The Reusability Bar And Competitive Landscape
For EtherealX the goal is obvious: reusability has to be commonplace, not experimental. The industry leader has already demonstrated that reflown boosters and a high launch cadence can transform economics. To do that at medium lift calls for high-cycle engines, and thoroughgoing thermal protection for reentry, precision landing and a turnaround not in months but days.
India’s ecosystem is already sprinting. Skyroot Aerospace conducted India’s first private rocket launch and is building larger orbital-class vehicles, while Agnikul Cosmos has developed iterations of a 3D-printed engine design for a small launcher. ISRO has also succeeded with significant components of winged recovery via RLV landing experiments, invaluable know-how for Indian entities eyeing reusability. EtherealX’s competitive edge is probably going to centre around medium-lift and quick-turn capabilities—both of which are features constellation operators want (dedicated slots, tailored orbits).
What the backers bring to EtherealX’s launch program
TDK Ventures has been gradually investing in deep tech, energy systems and robotics—fields that interface with propulsion, materials and power electronics vital to reusable launch. Accel’s history in India includes early bets in frontier tech—from space downstream to advanced hardware startups—bringing scale-up discipline and the networks that matter as programs move from lab demos to flight hardware.
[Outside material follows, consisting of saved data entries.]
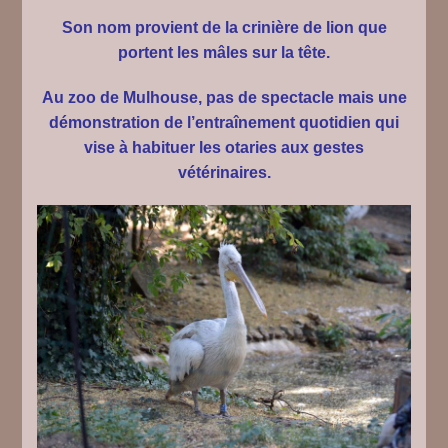
Son nom provient de la crinière de lion que
portent les mâles sur la tête.
Au zoo de Mulhouse, pas de spectacle mais une
démonstration de l’entraînement quotidien qui
vise à habituer les otaries aux gestes
vétérinaires.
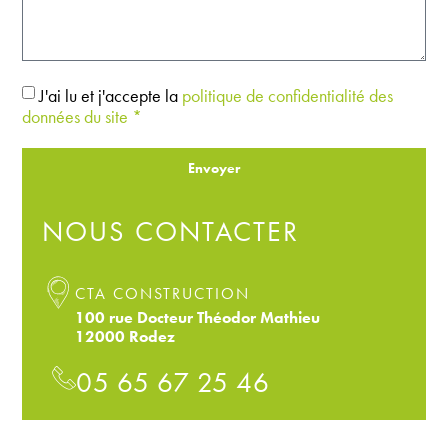
J'ai lu et j'accepte la
politique de confidentialité des
données du site *
Envoyer
NOUS CONTACTER
CTA CONSTRUCTION
100 rue Docteur Théodor Mathieu
12000 Rodez
05 65 67 25 46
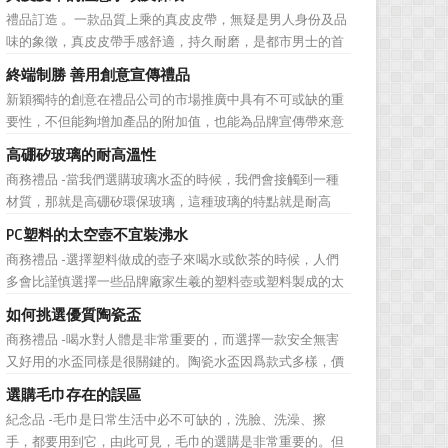
彰顯，同時對收禮人來說，一份禮物的永恆意義是語言難以
禮品訂造 。一款品質上乘的真皮皮帶，無疑是男人身份及品
企及的。難怪有人曾說：再省也不能省禮物，再窮也不能窮
味的象徵，真皮皮帶手感舒適，持久耐磨，是都市男士的首
送禮。但是，禮品選擇...
選。當你還在髮愁老爸生日禮物送什麼的時候，一款真皮皮
終端制勝 善用創意宣傳禮品
帶就是非常不錯的選擇。但是真皮皮帶如果疏於保養，也會
新穎獨特的創意在禮品公司的市場推廣中具有不可或缺的重
黯然失色，出現裂痕和破損的痕跡，今天小編就爲大家分享
要性，不但能夠增加產品的附加值，也能為品牌宣傳帶來意
真皮皮帶的注意事項...
想不到的促進作用。禮品公司如果能夠巧妙運用這些獨具創
高硼矽玻璃的耐高溫性
意的宣傳禮品來提升宣傳技巧，在終端推廣中將更具競爭
商務禮品 -當我們選購玻璃水盃的時候，我們會接觸到一種
力。 打火機、煙灰缸、鑰匙鏈、毛巾……當今市場上的
材質，那就是高硼矽環保玻璃，這種玻璃的特點就是耐高
宣傳品幾乎是司空...
溫，那麼這個耐高溫的溫度限製和準確的含義是什麼呢?禮品
PC塑料的太空壺不宜裝沸水
紅的小編給大家總結如下。 耐熱玻璃【Heat-resistant
商務禮品 -選擇塑料做成的壺子來喝水或飲茶的時候，人們
glass】是指含有耐熱性強的硼酸﹑矽酸成分,能夠...
多會比謹慎選擇一些品牌廠家生羲的塑料壺或塑料製成的太
空壺。塑料壺基本分爲PP和PC兩種材質，那用哪種材質的塑
如何挑選優質陶瓷盃
料壺才安全? PP材質的耐熱性和穩定性好，但耐磨性比
商務禮品 -喝水對人體是非常重要的，而選擇一款安全無害
PC差一些。而PC製品比PP製品更美觀，但不耐熱，且部分
又好用的水盃同樣是很關鍵的。陶瓷水盃因爲款式多樣，價
PC...
格實惠等優勢受到消費者歡迎。陶瓷看起來很乾淨，而且很
選購毛巾存在的誤區
有質感。如何挑選優質陶瓷盃?很多人想必都不是很了解。今
紀念品 -毛巾是日常生活中必不可缺的，洗臉、洗澡、擦
天，禮品紅小編給大家分享一些陶瓷盃選購需要注意的問
手，都要用到它，由此可見，毛巾的選購是非常重要的。但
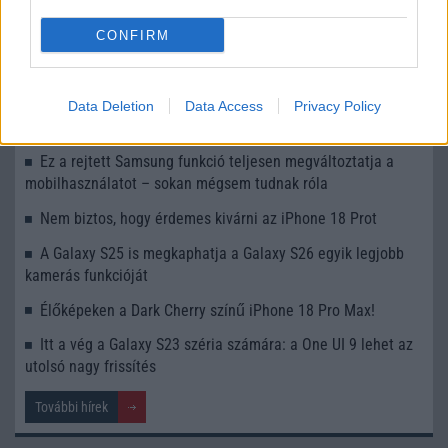
UI 9 frissítésből – itt a lista az érintett modellekről
CONFIRM
iPhone 18 bemutató dátum - ekkor rántja le a leplet az
Apple az új csúcsmobilokról
Az Android rejtett automatizmusai: hat funkció, amely
Data Deletion
Data Access
Privacy Policy
észrevétlenül könnyíti meg a mindennapokat
Ez a rejtett Samsung funkció teljesen megváltoztatja a
mobilhasználatot – sokan mégsem tudnak róla
Nem biztos, hogy érdemes kivárni az iPhone 18 Prot
A Galaxy S25 is megkaphatja a Galaxy S26 egyik legjobb
kamerás funkcióját
Élőképeken a Dark Cherry színű iPhone 18 Pro Max!
Itt a vég a Galaxy S23 széria számára: a One UI 9 lehet az
utolsó nagy frissítés
További hírek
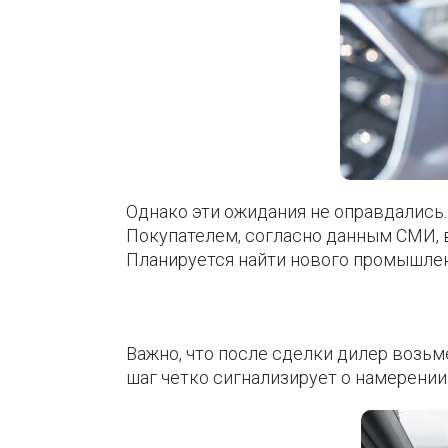
Однако эти ожидания не оправдались.
Покупателем, согласно данным СМИ, 
Планируется найти нового промышлен
Важно, что после сделки дилер возьм
шаг четко сигнализирует о намерении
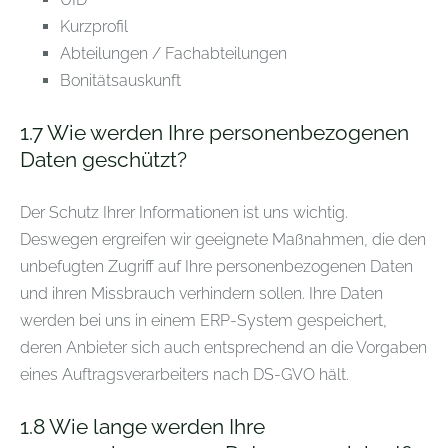
Kurzprofil
Abteilungen / Fachabteilungen
Bonitätsauskunft
1.7 Wie werden Ihre personenbezogenen
Daten geschützt?
Der Schutz Ihrer Informationen ist uns wichtig.
Deswegen ergreifen wir geeignete Maßnahmen, die den
unbefugten Zugriff auf Ihre personenbezogenen Daten
und ihren Missbrauch verhindern sollen. Ihre Daten
werden bei uns in einem ERP-System gespeichert,
deren Anbieter sich auch entsprechend an die Vorgaben
eines Auftragsverarbeiters nach DS-GVO hält.
1.8 Wie lange werden Ihre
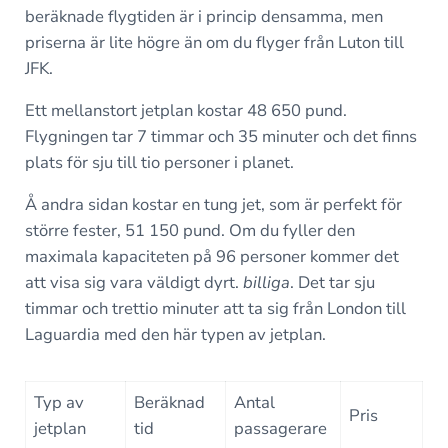
beräknade flygtiden är i princip densamma, men
priserna är lite högre än om du flyger från Luton till
JFK.
Ett mellanstort jetplan kostar 48 650 pund.
Flygningen tar 7 timmar och 35 minuter och det finns
plats för sju till tio personer i planet.
Å andra sidan kostar en tung jet, som är perfekt för
större fester, 51 150 pund. Om du fyller den
maximala kapaciteten på 96 personer kommer det
att visa sig vara väldigt dyrt.
billiga
. Det tar sju
timmar och trettio minuter att ta sig från London till
Laguardia med den här typen av jetplan.
Typ av
Beräknad
Antal
Pris
jetplan
tid
passagerare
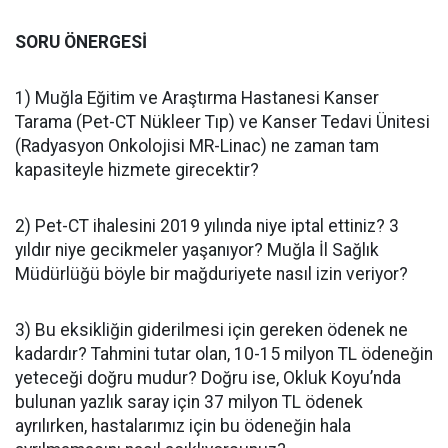
SORU ÖNERGESİ
1) Muğla Eğitim ve Araştırma Hastanesi Kanser
Tarama (Pet-CT Nükleer Tıp) ve Kanser Tedavi Ünitesi
(Radyasyon Onkolojisi MR-Linac) ne zaman tam
kapasiteyle hizmete girecektir?
2) Pet-CT ihalesini 2019 yılında niye iptal ettiniz? 3
yıldır niye gecikmeler yaşanıyor? Muğla İl Sağlık
Müdürlüğü böyle bir mağduriyete nasıl izin veriyor?
3) Bu eksikliğin giderilmesi için gereken ödenek ne
kadardır? Tahmini tutar olan, 10-15 milyon TL ödeneğin
yeteceği doğru mudur? Doğru ise, Okluk Koyu’nda
bulunan yazlık saray için 37 milyon TL ödenek
ayrılırken, hastalarımız için bu ödeneğin hala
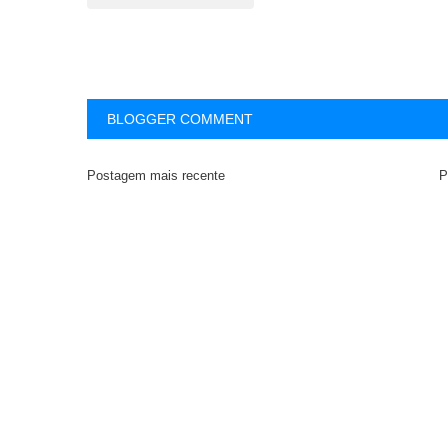
BLOGGER COMMENT
Postagem mais recente
P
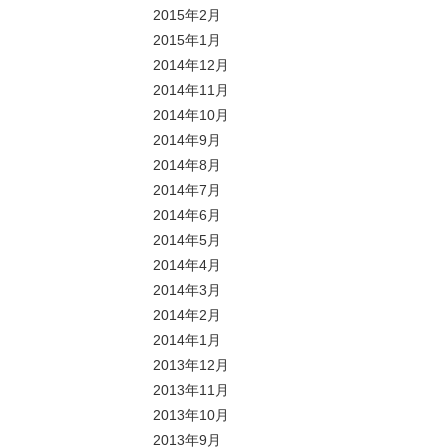
2015年2月
2015年1月
2014年12月
2014年11月
2014年10月
2014年9月
2014年8月
2014年7月
2014年6月
2014年5月
2014年4月
2014年3月
2014年2月
2014年1月
2013年12月
2013年11月
2013年10月
2013年9月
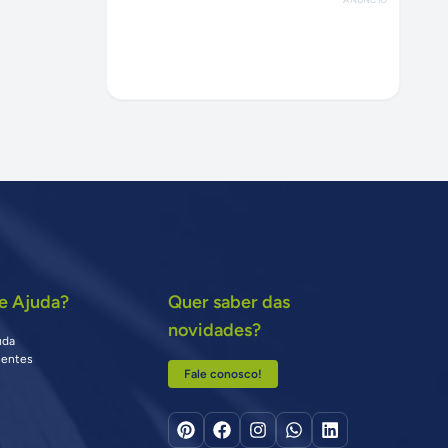
e Ajuda?
Quer saber das
novidades?
uda
uentes
Fale conosco!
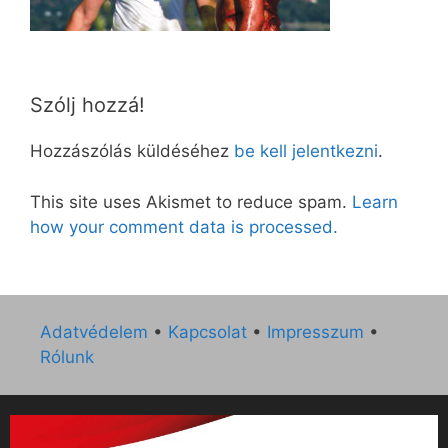
Szólj hozzá!
Hozzászólás küldéséhez
be kell jelentkezni
.
This site uses Akismet to reduce spam.
Learn
how your comment data is processed.
Adatvédelem
•
Kapcsolat
•
Impresszum
•
Rólunk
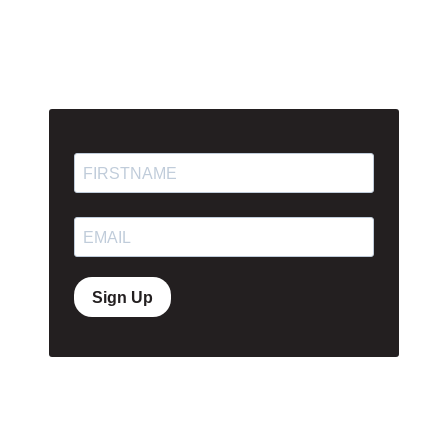
Sign Up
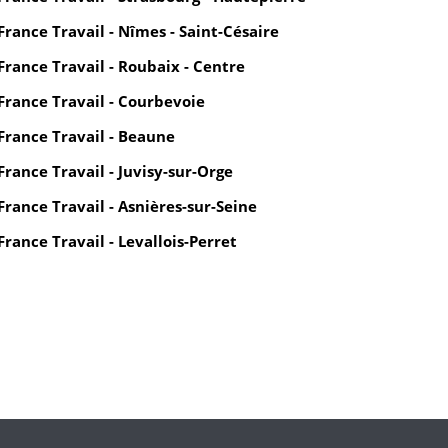
France Travail - Nîmes - Saint-Césaire
France Travail - Roubaix - Centre
France Travail - Courbevoie
France Travail - Beaune
France Travail - Juvisy-sur-Orge
France Travail - Asnières-sur-Seine
France Travail - Levallois-Perret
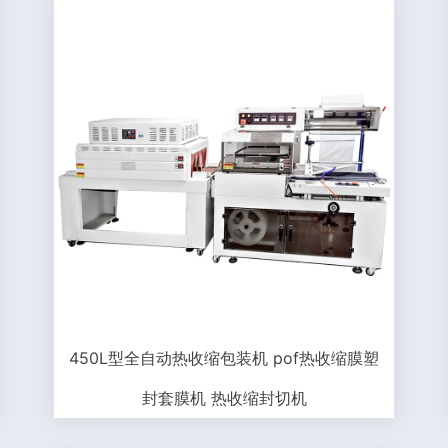
450L型全自动热收缩包装机 pof热收缩膜塑
封套膜机 热收缩封切机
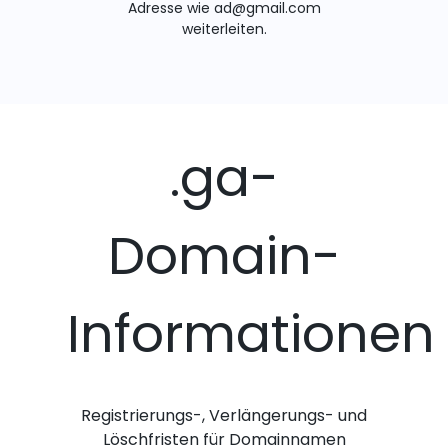
Adresse wie ad@gmail.com
weiterleiten.
.ga-
Domain-
Informationen
Registrierungs-, Verlängerungs- und
Löschfristen für Domainnamen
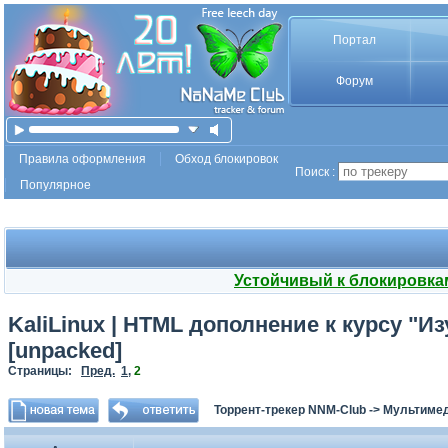
Портал
Форум
Правила оформления
Обход блокировок
Поиск :
Популярное
Устойчивый к блокировка
KaliLinux | HTML дополнение к курсу "
[unpacked]
Страницы:
Пред.
1
,
2
Торрент-трекер NNM-Club
->
Мультиме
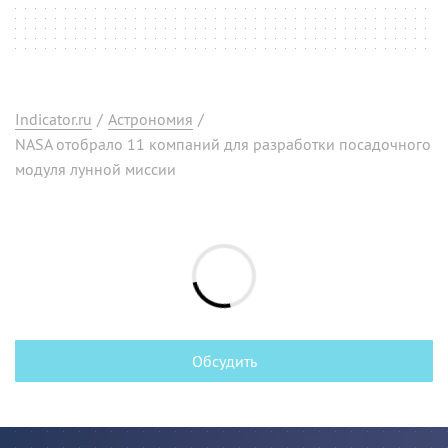
Indicator.ru
/
Астрономия
/
NASA отобрало 11 компаний для разработки посадочного
модуля лунной миссии
Обсудить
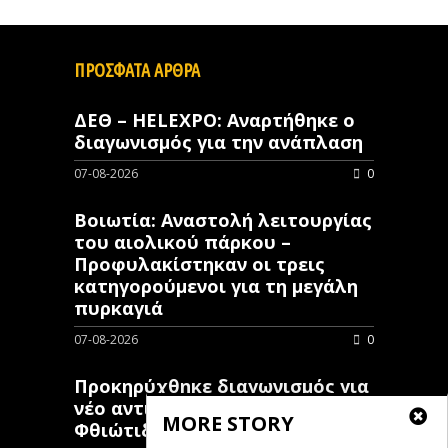
ΠΡΟΣΦΑΤΑ ΑΡΘΡΑ
ΔΕΘ – HELEXPO: Αναρτήθηκε ο
διαγωνισμός για την ανάπλαση
07-08-2026
0
Βοιωτία: Αναστολή λειτουργίας
του αιολικού πάρκου –
Προφυλακίστηκαν οι τρεις
κατηγορούμενοι για τη μεγάλη
πυρκαγιά
07-08-2026
0
Προκηρύχθηκε διαγωνισμός για
νέo αντιπλημμυρικό έργο στη
MORE STORY
Φθιώτιδα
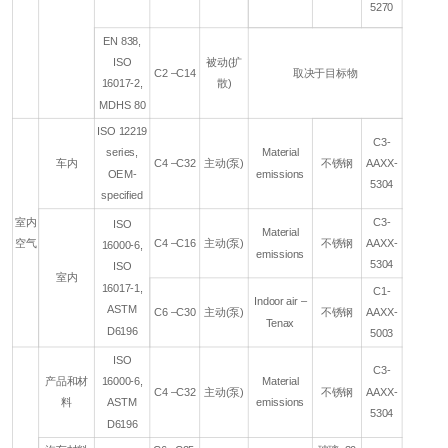
5270
EN 838,
ISO
被动(扩
C2 –C14
取决于目标物
16017-2,
散)
MDHS 80
ISO 12219
C3-
series,
Material
车内
C4 –C32
主动(泵)
不锈钢
AAXX-
OEM-
emissions
5304
specified
室内
C3-
ISO
Material
空气
C4 –C16
主动(泵)
不锈钢
AAXX-
16000-6,
emissions
5304
ISO
室内
16017-1,
C1-
Indoor air –
ASTM
C6 –C30
主动(泵)
不锈钢
AAXX-
Tenax
D6196
5003
ISO
C3-
产品和材
16000-6,
Material
C4 –C32
主动(泵)
不锈钢
AAXX-
料
ASTM
emissions
5304
D6196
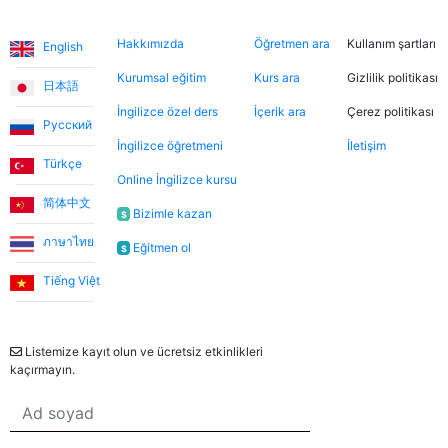
inanılmaz sıcakkanlı. İndirimli tanışma derslerinden
Diller
Hakkımızda
Şimdi ara
Hukuki
yararlanarak farklı öğretmenleri tanıma fırsatı buldum.
Hakkımızda
Öğretmen ara
Kullanım şartları
English
Dersler, öğretmen-öğrenci ilişkisinden çok arkadaşlık
havasında geçiyor.
Kurumsal eğitim
Kurs ara
Gizlilik politikası
日本語
İngilizce özel ders
İçerik ara
Çerez politikası
Русский
Ece T.
İngilizce öğretmeni
İletişim
Türkçe
Online İngilizce kursu
Emma, kızıma İngilizceyi çok eğlenceli yöntemlerle
简体中文
öğretiyor. Her zaman neşeli ve bu dersleri daha keyifli
Bizimle kazan
$
hale getiriyor. Bu uygulama sayesinde Emma ile
ภาษาไทย
Eğitmen ol
$
tanışmamızı ve bize İngilizce öğretmesini büyük bir
şans olarak görüyorum.
Tiếng Việt
Bülten
Utku S.
Listemize kayıt olun ve ücretsiz etkinlikleri
kaçırmayın.
Online İngilizce öğrenmeye sıfırdan başladım. İlk 3 ay
Umut Hoca ile çalıştım. Türkçe desteksiz iletişim
kurabilecek seviyeye geldiğimde Jade öğretmenimle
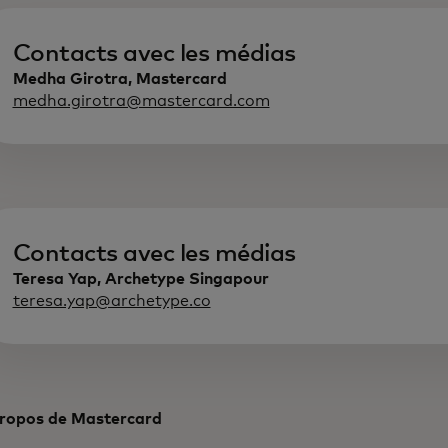
Contacts avec les médias
Medha Girotra, Mastercard
medha.girotra@mastercard.com
Contacts avec les médias
Teresa Yap, Archetype Singapour
teresa.yap@archetype.co
ropos de Mastercard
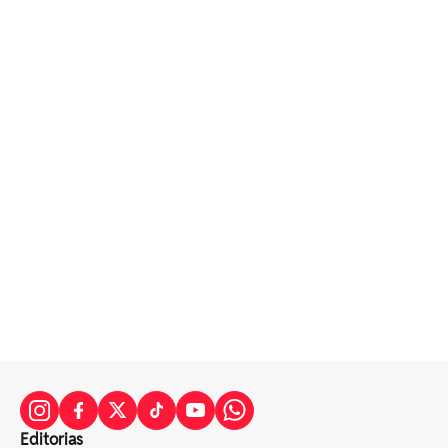
Editorias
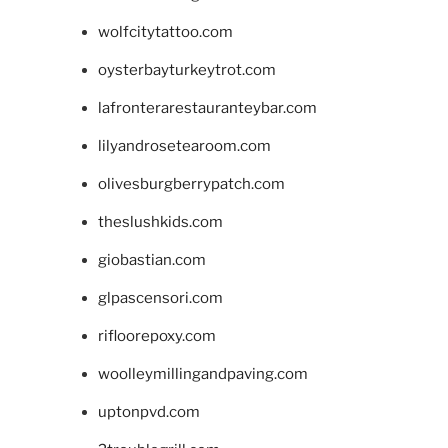
wolfcitytattoo.com
oysterbayturkeytrot.com
lafronterarestauranteybar.com
lilyandrosetearoom.com
olivesburgberrypatch.com
theslushkids.com
giobastian.com
glpascensori.com
rifloorepoxy.com
woolleymillingandpaving.com
uptonpvd.com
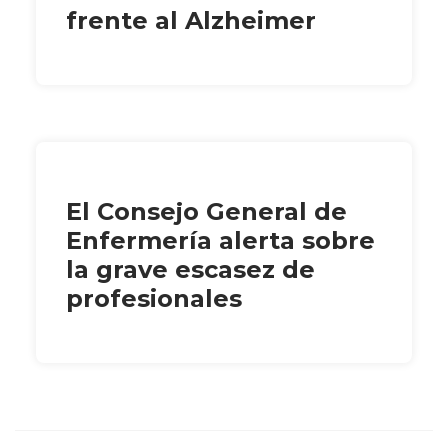
frente al Alzheimer
El Consejo General de
Enfermería alerta sobre
la grave escasez de
profesionales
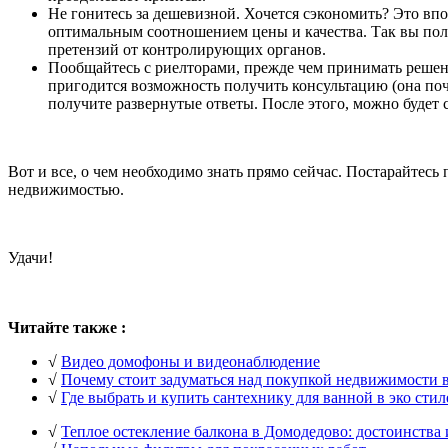
Не гонитесь за дешевизной. Хочется сэкономить? Это вп
оптимальным соотношением цены и качества. Так вы полу
претензий от контролирующих органов.
Пообщайтесь с риелторами, прежде чем принимать решени
пригодится возможность получить консультацию (она поч
получите развернутые ответы. После этого, можно будет 
Вот и все, о чем необходимо знать прямо сейчас. Постарайтесь
недвижимостью.
Удачи!
Читайте также :
√
Видео домофоны и видеонаблюдение
√
Почему стоит задуматься над покупкой недвижимости 
√
Где выбрать и купить сантехнику для ванной в эко стил
√
Теплое остекление балкона в Домодедово: достоинства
BIG Capital’s involvement is further evidence of the growing interest in India’s nascent launch lift to orbit and its emerging supply chain from Southeast Asia.
At a minimum, a new round would immediately underwrite long-lead items—engine test campaigns, composite structures, avionics qualification—and build out the Tamil Nadu site for integrated stage testing and turnaround operations. It also enables the startup to court anchor customers that usually do not sign on until funding and testing timelines seem plausible.
Milestones to watch next for EtherealX’s reusable rocket
Key de-risking events to watch include:
- Full-duration hot fires of Pegasus 2.0
- Acceptance tests for turbopumps and valves
- Structural tests for first stage and upper stage
- Recovery demos demonstrating guidance, navigation and control through reentry and landing
Regulatory clearance on IN-SPACe and range transaction with the Satish Dhawan Space Centre will be critical preludes to any flight campaign.
If EtherealX achieves those milestones on time, the company could be positioned as India’s first solid medium-lift reusable alternative—a force multiplier for small-lift domestic players and portfolio expansion for the country at large. For investors that are going long on reusability as the default, the thesis is simple: continued demand, constrained capacity and a market entry point for a low-cost provider with rapid reuse cycles.